— Your task —
The response should be the records below, repeated exactly, with each picture left out.

— Input records —
*** Block opens ***
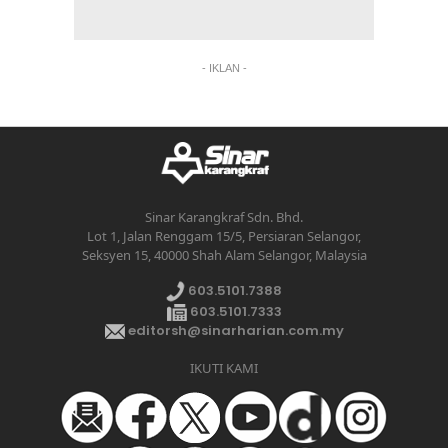
- IKLAN -
Sinar Karangkraf Sdn. Bhd.
Lot 1, Jalan Renggam 15/5, Persiaran Selangor,
Seksyen 15, 40000 Shah Alam Selangor, Malaysia
603.5101.7388
603.5101.7333
editorsh@sinarharian.com.my
IKUTI KAMI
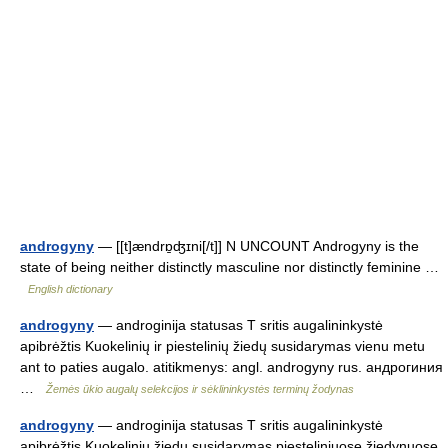
androgyny
— [[t]ændrɒ̱ʤɪni[/t]] N UNCOUNT Androgyny is the
state of being neither distinctly masculine nor distinctly feminine …
English dictionary
androgyny
— androginija statusas T sritis augalininkystė
apibrėžtis Kuokelinių ir piestelinių žiedų susidarymas vienu metu
ant to paties augalo. atitikmenys: angl. androgyny rus. андрогиния
…
Žemės ūkio augalų selekcijos ir sėklininkystės terminų žodynas
androgyny
— androginija statusas T sritis augalininkystė
apibrėžtis Kuokelinių žiedų susidarymas piesteliniuose žiedynuose.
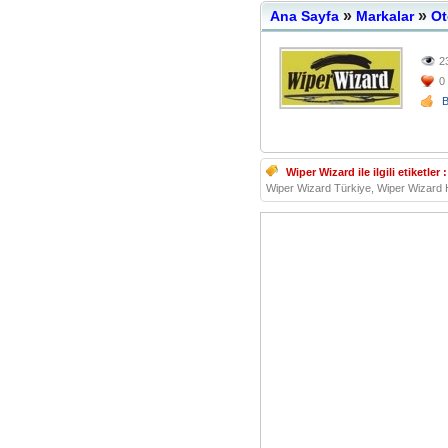
»
»
Ana Sayfa
Markalar
Ot
2
0
Wiper Wizard ile ilgili etiketler :
Wiper Wizard Türkiye, Wiper Wizard H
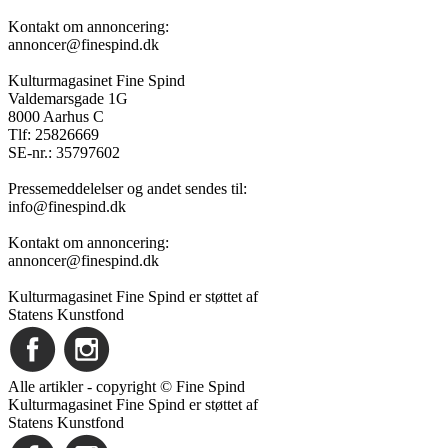
Kontakt om annoncering:
annoncer@finespind.dk
Kulturmagasinet Fine Spind
Valdemarsgade 1G
8000 Aarhus C
Tlf: 25826669
SE-nr.: 35797602
Pressemeddelelser og andet sendes til:
info@finespind.dk
Kontakt om annoncering:
annoncer@finespind.dk
Kulturmagasinet Fine Spind er støttet af
Statens Kunstfond
Alle artikler - copyright © Fine Spind
Kulturmagasinet Fine Spind er støttet af
Statens Kunstfond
*** Block closes ***
— Response to this task —
- IKLAN -
Sinar Karangkraf Sdn. Bhd.
Lot 1, Jalan Renggam 15/5, Persiaran Selangor,
Seksyen 15, 40000 Shah Alam Selangor, Malaysia
603.5101.7388
603.5101.7333
editorsh@sinarharian.com.my
IKUTI KAMI
androgyny
— [[t]ændrɒ̱ʤɪni[/t]] N UNCOUNT Androgyny is the
state of being neither distinctly masculine nor distinctly feminine …
English dictionary
androgyny
— androginija statusas T sritis augalininkystė
apibrėžtis Kuokelinių ir piestelinių žiedų susidarymas vienu metu
ant to paties augalo. atitikmenys: angl. androgyny rus. андрогиния
…
Žemės ūkio augalų selekcijos ir sėklininkystės terminų žodynas
androgyny
— androginija statusas T sritis augalininkystė
apibrėžtis Kuokelinių žiedų susidarymas piesteliniuose žiedynuose.
»
»
Ana Sayfa
Markalar
Ot
2
0
Wiper Wizard ile ilgili etiketler :
Wiper Wizard Türkiye, Wiper Wizard H
Kontakt om annoncering:
annoncer@finespind.dk
Kulturmagasinet Fine Spind
Valdemarsgade 1G
8000 Aarhus C
Tlf: 25826669
SE-nr.: 35797602
Pressemeddelelser og andet sendes til:
info@finespind.dk
Kontakt om annoncering:
annoncer@finespind.dk
Kulturmagasinet Fine Spind er støttet af
Statens Kunstfond
Alle artikler - copyright © Fine Spind
Kulturmagasinet Fine Spind er støttet af
Statens Kunstfond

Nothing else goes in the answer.